Infatti la previsione normativa della figura della spedizione-trasporto (art. 1741 c.c.) in aggiunta alla previsione normativa della liquidazione forfetaria dimostra la differenza dei due fenomeni, confermando che dalla liquidazione convenzionale della provvigione e delle spese in una somma globale unitaria non si può argomentare, perché la legge non lo argomenta, che lo spedizioniere sia divenuto anche vettore, ribadendosi nell'art. 1741 c.c. che la qualificazione di vettore dipende esclusivamente dall'assunzione dell'esecuzione del trasporto in tutto o in parte (Cass. n. 15186/2004).
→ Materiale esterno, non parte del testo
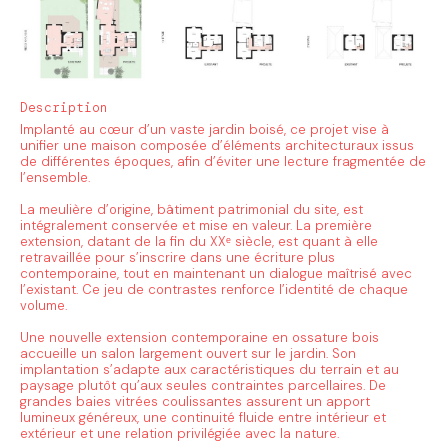
Description
Implanté au cœur d’un vaste jardin boisé, ce projet vise à
unifier une maison composée d’éléments architecturaux issus
de différentes époques, afin d’éviter une lecture fragmentée de
l’ensemble.
La meulière d’origine, bâtiment patrimonial du site, est
intégralement conservée et mise en valeur. La première
extension, datant de la fin du XXᵉ siècle, est quant à elle
retravaillée pour s’inscrire dans une écriture plus
contemporaine, tout en maintenant un dialogue maîtrisé avec
l’existant. Ce jeu de contrastes renforce l’identité de chaque
volume.
Une nouvelle extension contemporaine en ossature bois
accueille un salon largement ouvert sur le jardin. Son
implantation s’adapte aux caractéristiques du terrain et au
paysage plutôt qu’aux seules contraintes parcellaires. De
grandes baies vitrées coulissantes assurent un apport
lumineux généreux, une continuité fluide entre intérieur et
extérieur et une relation privilégiée avec la nature.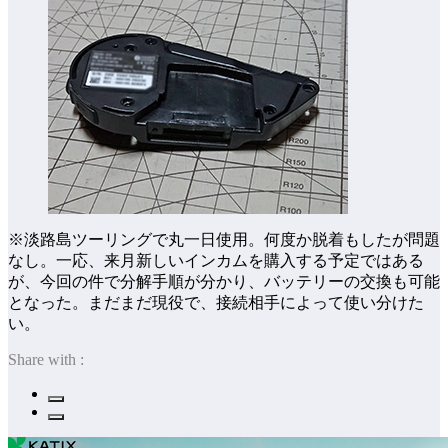
※淡路島ツーリングで丸一日使用。何度か脱着もしたが問題
なし。一応、来月新しいインカムを購入する予定ではある
が、今回の件で分解手順が分かり、バッテリーの交換も可能
となった。まだまだ現役で、接続相手によって使い分けた
い。
Share with :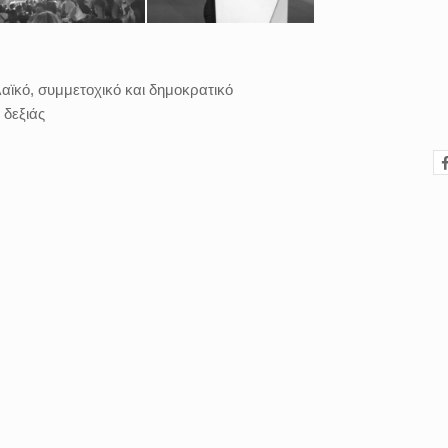
λαϊκό, συμμετοχικό και δημοκρατικό
 δεξιάς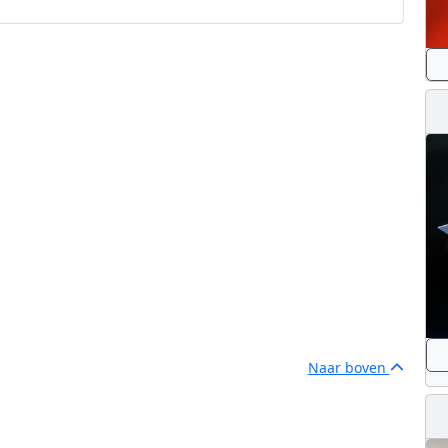
Naar boven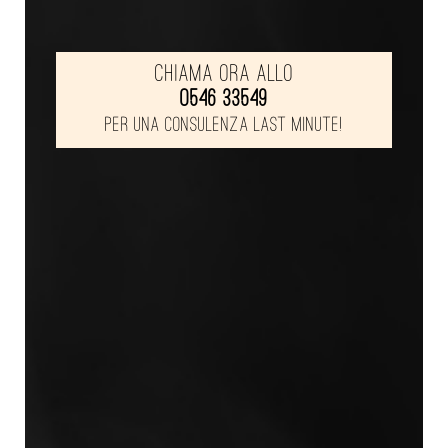
Chiama ora allo
0546 33549
per una consulenza last minute!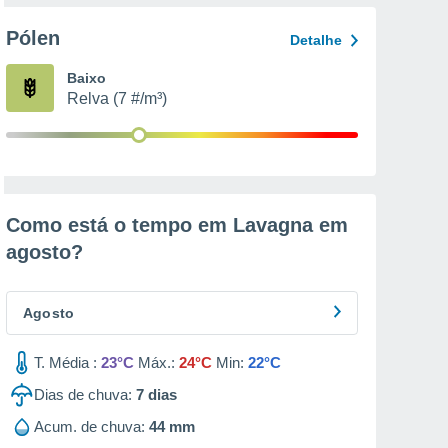
Pólen
Detalhe
Baixo
Relva (7 #/m³)
Como está o tempo em Lavagna em
agosto
?
Agosto
T. Média :
23°C
Máx.:
24°C
Min:
22°C
Dias de chuva:
7
dias
Acum. de chuva:
44 mm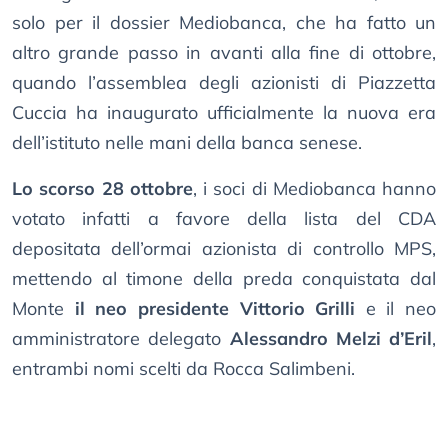
solo per il dossier Mediobanca, che ha fatto un
altro grande passo in avanti alla fine di ottobre,
quando l’assemblea degli azionisti di Piazzetta
Cuccia ha inaugurato ufficialmente la nuova era
dell’istituto nelle mani della banca senese.
Lo scorso 28 ottobre
, i soci di Mediobanca hanno
votato infatti a favore della lista del CDA
depositata dell’ormai azionista di controllo MPS,
mettendo al timone della preda conquistata dal
Monte
il neo presidente Vittorio Grilli
e il neo
amministratore delegato
Alessandro Melzi d’Eril
,
entrambi nomi scelti da Rocca Salimbeni.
Per arrivare a detta presunzione fondata sul pagamento globale o a forfait sarebbe necessario che essa fosse stabilita dalla legge, come fanno i codici austriaco (art. 384) e tedesco (par. 413, c. 1, HGB).

Carattere dei rimborsi

Il contratto di spedizione concreta un mandato senza rappresentanza, con il quale lo spedizioniere assume l'obbligo di concludere, in nome proprio e per conto del mandante, un contratto di trasporto e di compiere le operazioni accessorie, con la conseguenza che i rimborsi effettuati dal mandante in favore dello spedizioniere ex art. 1740, atteso il loro carattere indiscutibilmente solutorio, sono assoggettabili a revoca ex art. 67 r.d. n. 267/1942 (l. fall.) nella ipotesi di fallimento, medio tempore, del mandante stesso (Cass. n. 13839/1999).

Inoltre, le spese sostenute dallo spedizioniere nell'affrontare un giudizio in proprio in relazione ad una garanzia assunta (recte: prestata al vettore) con l'autorizzazione del mandante non sono rimborsabili dal mandante ex art. 1720 e 1740 in quanto tale attività giudiziale non può essere considerata prestazione accessoria al contratto di spedizione (Cass. n. 5030/1998).